For $n\in \mathbb{N}$ let $S_n$ denote the set of permutations (bijections) $\pi: \{0,\ldots,n-1\}\to \{0,\ldots,n-1\}$. A transposition swaps exactly $2$ elements and is often denoted by $(i \; k)$ if $i\neq k\in\{0,\ldots,n-1\}$ are the elements being swapped.
For $n\in\mathbb{N}$ let $E_n$ be the number of elements of $S_n$ that can be obtained by a composition of all the transposition, such that every transposition is used exactly once.
What is the value of $\lim\sup\frac{E_n}{n!}$?
The value is $1/2$.
The problem can be reformulated as follows: How to sort a non-sorted list $(a_1,...,a_n)$ that is a permutation of $\{1 .. .n\}$ with the parity the same as $n \choose 2$ by exactly one transposition between every pair of indices?
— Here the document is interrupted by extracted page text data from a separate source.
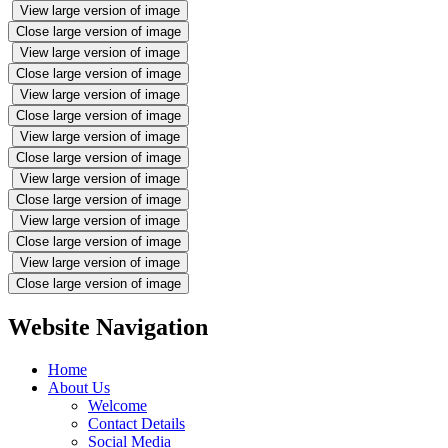
View large version of image
Close large version of image
View large version of image
Close large version of image
View large version of image
Close large version of image
View large version of image
Close large version of image
View large version of image
Close large version of image
View large version of image
Close large version of image
View large version of image
Close large version of image
Website Navigation
Home
About Us
Welcome
Contact Details
Social Media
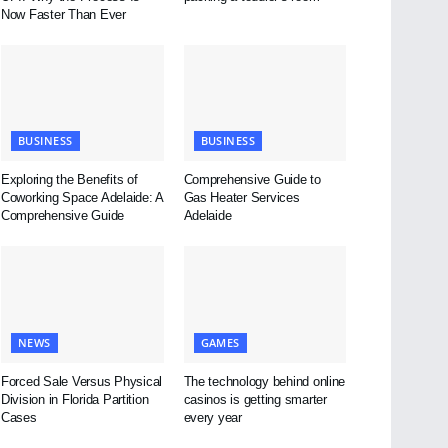
Now Faster Than Ever
BUSINESS
BUSINESS
Exploring the Benefits of
Comprehensive Guide to
Coworking Space Adelaide: A
Gas Heater Services
Comprehensive Guide
Adelaide
NEWS
GAMES
Forced Sale Versus Physical
The technology behind online
Division in Florida Partition
casinos is getting smarter
Cases
every year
In this answer the phrase "unsorted element" means an element $a_p$ that is not equal to $p$.
This is solved by a recursive manner: Suppose $n\geq 4$ and $a_p\neq p$. Then there's a sequence of transpositions of $a_p$ with all the other elements such that $a_p=p$ after the transpositions and there exists an unsorted element in the list. Thus, we can proceed to the subproblem of finding such a sequence on the list with $a_p$ removed. This recursion stops at $n=3$, but by the parity assumption and the unsorted element assumption, there must be exactly two unsorted elements left, and it's easy to sort them by three transpositions.
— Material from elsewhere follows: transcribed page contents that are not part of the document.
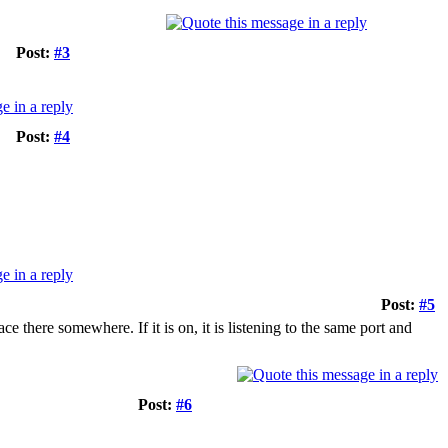
Post:
#3
Post:
#4
Post:
#5
ce there somewhere. If it is on, it is listening to the same port and
Post:
#6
Now we only need to prove the existence of such transpositions. We may assume that $a_1 \neq 1$, $a_n=1$ and we need to achieve $a_1=1$ after the transpositions.
Let $(1,2), (1,3), ..., (1,n)$ be the sequence of transpositions. Then $a_1$ will be equal to $1$ after applying the transpositions in order. If there are unsorted elements, we are done; otherwise the sequence $(1,2), (1,3), ..., (1,n-1), (1,n-2), (1,n)$ will give an unsorted element.